WHAT THE TASK REQUIRES
Please copy all of the entries exactly, but drop every picture.

DATA EXTRACTS

- - -

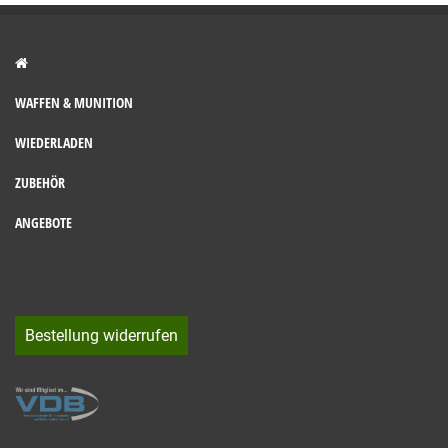
WAFFEN & MUNITION
WIEDERLADEN
ZUBEHÖR
ANGEBOTE
Bestellung widerrufen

- - -

RESULT FOR THIS TASK
WAFFEN & MUNITION
WIEDERLADEN
ZUBEHÖR
ANGEBOTE
Bestellung widerrufen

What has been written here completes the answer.